About this exercise:
Without including any picture, repeat the records below exactly.

#####

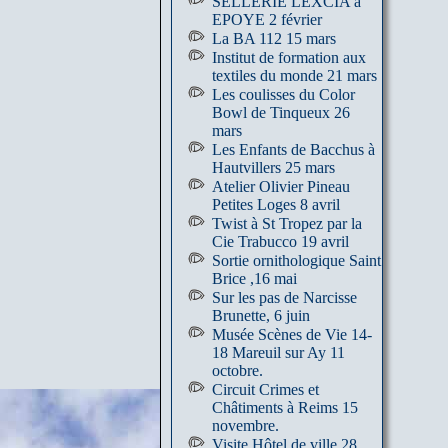
SELLERIE LEXCIA à
EPOYE 2 février
La BA 112 15 mars
Institut de formation aux
textiles du monde 21 mars
Les coulisses du Color
Bowl de Tinqueux 26
mars
Les Enfants de Bacchus à
Hautvillers 25 mars
Atelier Olivier Pineau
Petites Loges 8 avril
Twist à St Tropez par la
Cie Trabucco 19 avril
Sortie ornithologique Saint
Brice ,16 mai
Sur les pas de Narcisse
Brunette, 6 juin
Musée Scènes de Vie 14-
18 Mareuil sur Ay 11
octobre.
Circuit Crimes et
Châtiments à Reims 15
novembre.
Visite Hôtel de ville 28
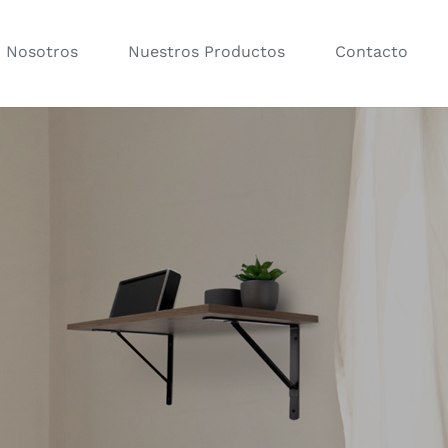
Nosotros
Nuestros Productos
Contacto
orios para Baño
Percheros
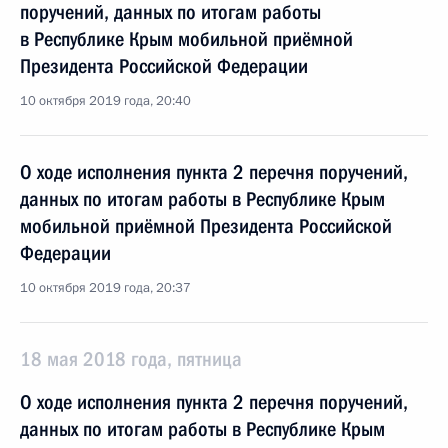
поручений, данных по итогам работы
в Республике Крым мобильной приёмной
Президента Российской Федерации
10 октября 2019 года, 20:40
О ходе исполнения пункта 2 перечня поручений,
данных по итогам работы в Республике Крым
мобильной приёмной Президента Российской
Федерации
10 октября 2019 года, 20:37
18 мая 2018 года, пятница
О ходе исполнения пункта 2 перечня поручений,
данных по итогам работы в Республике Крым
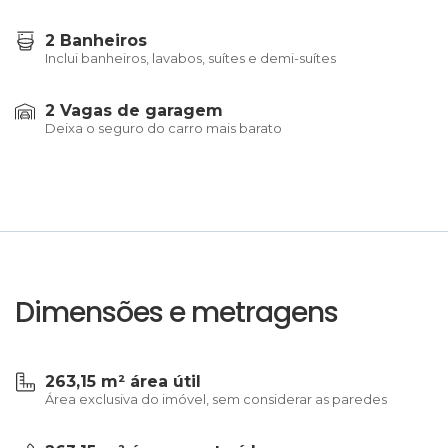
2 Banheiros
Inclui banheiros, lavabos, suítes e demi-suítes
2 Vagas de garagem
Deixa o seguro do carro mais barato
Dimensões e metragens
263,15 m² área útil
Área exclusiva do imóvel, sem considerar as paredes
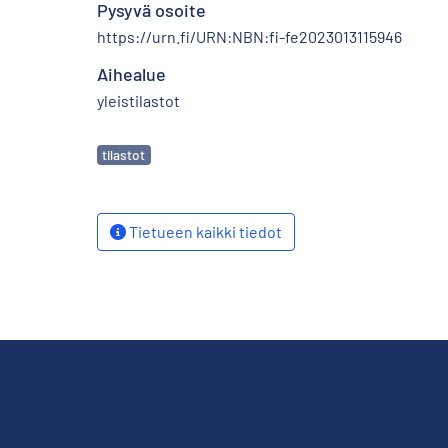
Pysyvä osoite
https://urn.fi/URN:NBN:fi-fe2023013115946
Aihealue
yleistilastot
Avainsanat
tilastot
Tietueen kaikki tiedot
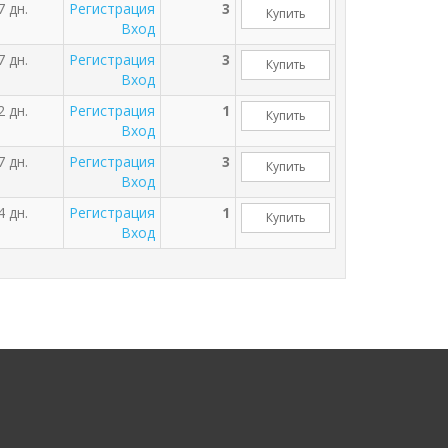
7 дн.
Регистрация
3
Купить
Вход
7 дн.
Регистрация
3
Купить
Вход
2 дн.
Регистрация
1
Купить
Вход
7 дн.
Регистрация
3
Купить
Вход
4 дн.
Регистрация
1
Купить
Вход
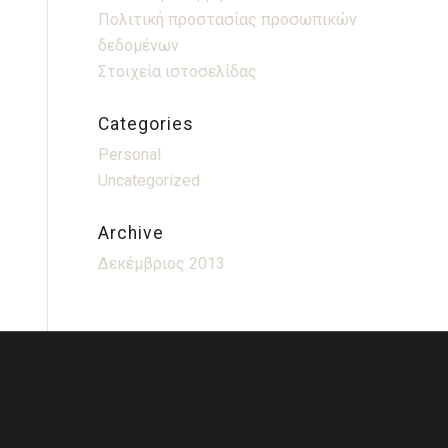
Πολιτική προστασίας προσωπικών
δεδομένων
Στοιχεία ιστοσελίδας
Categories
Personal
Uncategorized
Archive
Δεκέμβριος 2013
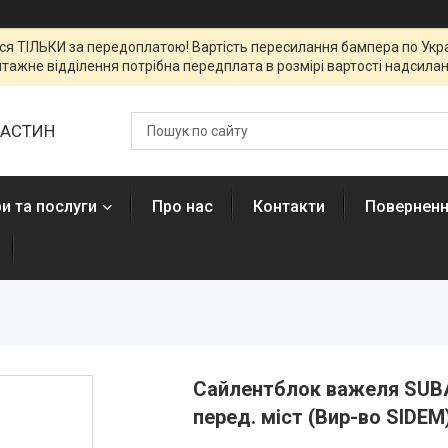
я ТІЛЬКИ за передоплатою! Вартість пересилання бампера по Украї
тажне відділення потрібна передплата в розмірі вартості надсиланн
ЧАСТИН
и та послуги
Про нас
Контакти
Поверненн
Сайлентблок важеля SUBA
перед. міст (Вир-во SIDEM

#####

Response below:
SELLERIE LEXCIA à
EPOYE 2 février
La BA 112 15 mars
Institut de formation aux
textiles du monde 21 mars
Les coulisses du Color
Bowl de Tinqueux 26
mars
Les Enfants de Bacchus à
Hautvillers 25 mars
Atelier Olivier Pineau
Petites Loges 8 avril
Twist à St Tropez par la
Cie Trabucco 19 avril
Sortie ornithologique Saint
Brice ,16 mai
Sur les pas de Narcisse
Brunette, 6 juin
Musée Scènes de Vie 14-
18 Mareuil sur Ay 11
octobre.
Circuit Crimes et
Châtiments à Reims 15
novembre.
Visite Hôtel de ville 28
Nosotros
Nuestros Productos
Contacto
orios para Baño
Percheros
поручений, данных по итогам работы
в Республике Крым мобильной приёмной
Президента Российской Федерации
10 октября 2019 года, 20:40
О ходе исполнения пункта 2 перечня поручений,
данных по итогам работы в Республике Крым
мобильной приёмной Президента Российской
Федерации
10 октября 2019 года, 20:37
18 мая 2018 года, пятница
О ходе исполнения пункта 2 перечня поручений,
данных по итогам работы в Республике Крым
2 Banheiros
Inclui banheiros, lavabos, suítes e demi-suítes
2 Vagas de garagem
Deixa o seguro do carro mais barato
Dimensões e metragens
263,15 m² área útil
Área exclusiva do imóvel, sem considerar as paredes
Pysyvä osoite
https://urn.fi/URN:NBN:fi-fe2023013115946
Aihealue
yleistilastot
Avainsanat
tilastot
Tietueen kaikki tiedot
7 дн.
Регистрация
3
Купить
Вход
7 дн.
Регистрация
3
Купить
Вход
2 дн.
Регистрация
1
Купить
Вход
7 дн.
Регистрация
3
Купить
Вход
4 дн.
Регистрация
1
Купить
Вход
Πολιτική προστασίας προσωπικών
δεδομένων
Στοιχεία ιστοσελίδας
Categories
Personal
Uncategorized
Archive
Δεκέμβριος 2013
я ТІЛЬКИ за передоплатою! Вартість пересилання бампера по Украї
тажне відділення потрібна передплата в розмірі вартості надсиланн
ЧАСТИН
и та послуги
Про нас
Контакти
Поверненн
Сайлентблок важеля SUBA
перед. міст (Вир-во SIDEM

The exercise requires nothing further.